While the menu has stayed tried and true — the Dock Burger, Fish & Chips — it changes with the seasons. Once September arrives, they shift from spring/summer fare, which includes a show-stopping lobster roll, to fall/winter comfort food. Every October, they celebrate Oktoberfest all month long with a variety of traditional German pub favorites — Jägerschnitzel, bratwurst, and potato pancakes, among them. I always stop by and enjoy the festivities on their back terrace, which, like the long wooden bar at the front of the restaurant, is a great place to hang out with friends.
Anthony graciously shared Town Dock’s lobster roll recipe, which is just the right mix of big chunks of lobster and not too much mayonnaise. It’s easy to assemble and ideal for a picnic, dinner on a boat, or glammed up, as they do at Town Dock, plated with the top half of the lobster, for a dinner party.
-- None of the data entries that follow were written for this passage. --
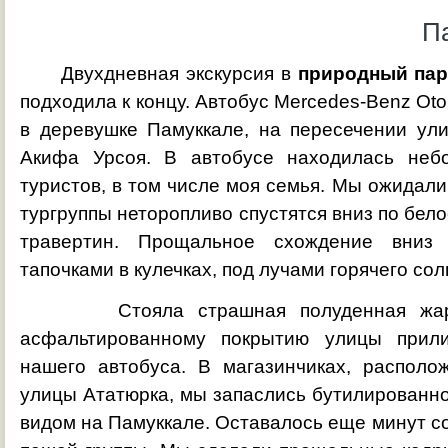
Па
Двухдневная экскурсия в
природный пар
подходила к концу. Автобус Mercedes-Benz Ot
в деревушке Памуккале, на пересечении ул
Акифа Урсоя. В автобусе находилась небо
туристов, в том числе моя семья. Мы ожидали
тургруппы неторопливо спустятся вниз по бел
травертин. Прощальное схождение вниз 
тапочками в кулечках, под лучами горячего солн
Стояла страшная полуденная жара. 
асфальтированному покрытию улицы прил
нашего автобуса. В магазинчиках, располо
улицы Ататюрка, мы запаслись бутилированно
видом на Памуккале. Оставалось еще минут с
Make sure to top off your summer with a lobster roll at Town Dock.
Town Dock Lobster Rolls
Serves 6
Ingredients
Kosher salt
3 1¼-pound live lobsters
1 celery stalk, finely chopped
2 T. fresh lemon juice
1 T. fresh chives, chopped
2-3 T. mayonnaise
Freshly ground black pepper
6 New England-style, split-top hot dog buns
2 T. unsalted butter at room temperature
Directions
Pour water into a large pot to a depth of 1 inch. Bring to a boil and salt generously. Add lobsters, cover, and cook until bright red, 8 to 10 minutes. Transfer lobsters to a rimmed baking sheet and let cool.